The Role of Story and Platform

None of this means marketers should abandon structure altogether. It means they should start with the human story and let the format serve that story.

On TikTok, a tightly edited 15-second punchline might rule. On YouTube, a slow build toward an unexpected twist might land better. Platform conventions matter, but only in service to the emotional core of the content. Without that core, even the most beautifully optimized piece will fall flat.

Courage Is Contagious

Viral content often pushes boundaries. It challenges norms. It says something others might be thinking but are afraid to say. That takes creative courage. Not recklessness—but boldness. The kind of boldness that makes people stop scrolling.

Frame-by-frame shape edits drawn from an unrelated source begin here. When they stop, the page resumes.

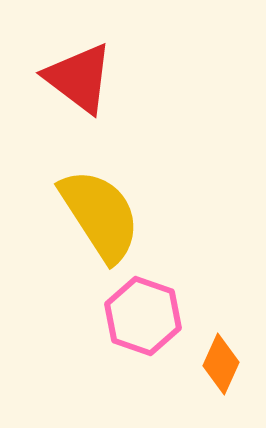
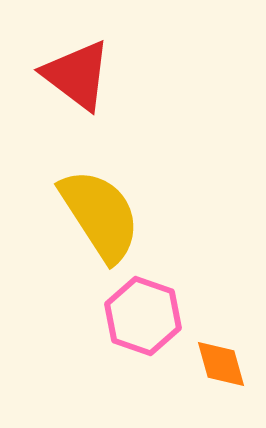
red triangle: moved 2 px left, 3 px up
orange diamond: rotated 40 degrees counterclockwise
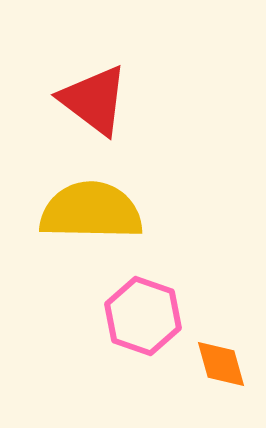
red triangle: moved 17 px right, 25 px down
yellow semicircle: moved 9 px left, 4 px up; rotated 56 degrees counterclockwise
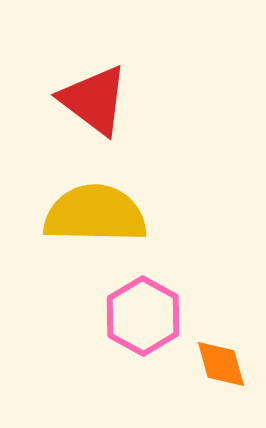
yellow semicircle: moved 4 px right, 3 px down
pink hexagon: rotated 10 degrees clockwise
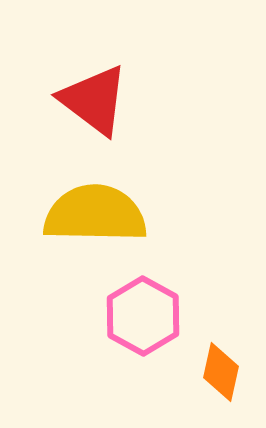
orange diamond: moved 8 px down; rotated 28 degrees clockwise
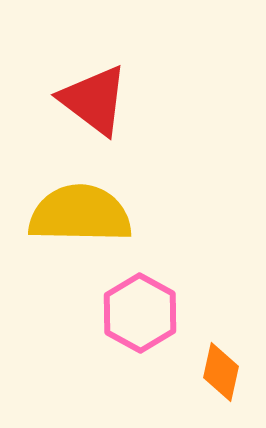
yellow semicircle: moved 15 px left
pink hexagon: moved 3 px left, 3 px up
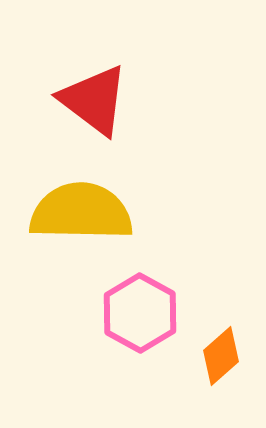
yellow semicircle: moved 1 px right, 2 px up
orange diamond: moved 16 px up; rotated 36 degrees clockwise
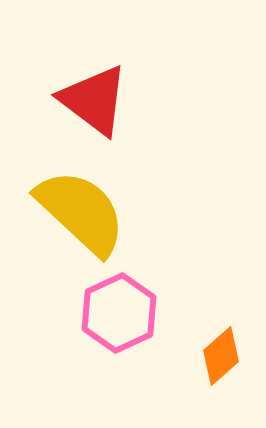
yellow semicircle: rotated 42 degrees clockwise
pink hexagon: moved 21 px left; rotated 6 degrees clockwise
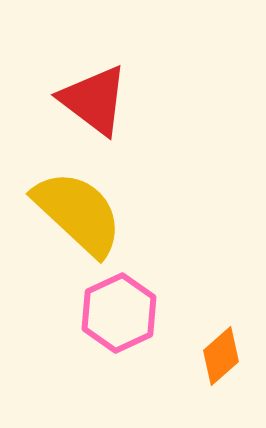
yellow semicircle: moved 3 px left, 1 px down
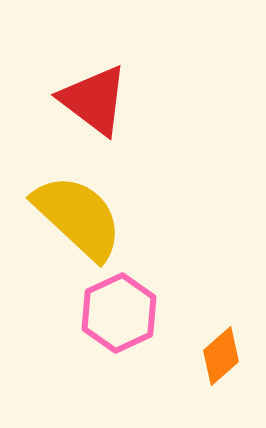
yellow semicircle: moved 4 px down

Brands that play it safe rarely spark sharing. Why? Because safe doesn’t inspire. And inspiration is what moves people to pass something along.

Measuring the Right Thing

Finally, if you believe virality is human—not mechanical—you’ll measure it differently. It’s not just about view counts or retweets. It’s about the conversations that follow. Did your video change minds? Did it start debates? Did people save it, revisit it.

Those are signals of a real connection. Those are the actual dividends of a campaign rooted in humanity, not just strategy.

The Takeaway

There’s no template for going viral, and that’s the point. The secret isn’t a formula you can write on a whiteboard—it’s a mindset. One that prioritizes human truth over marketing tactics.

Great marketers aren’t engineers of virality. They’re instigators of emotion, curators of culture, and amplifiers of things people already care about.

Your job is to create that spark and let the audience carry it.

David Murdico

If you want to go viral, don’t try to game the system. Try to reach the heart. That’s the only formula that ever really works.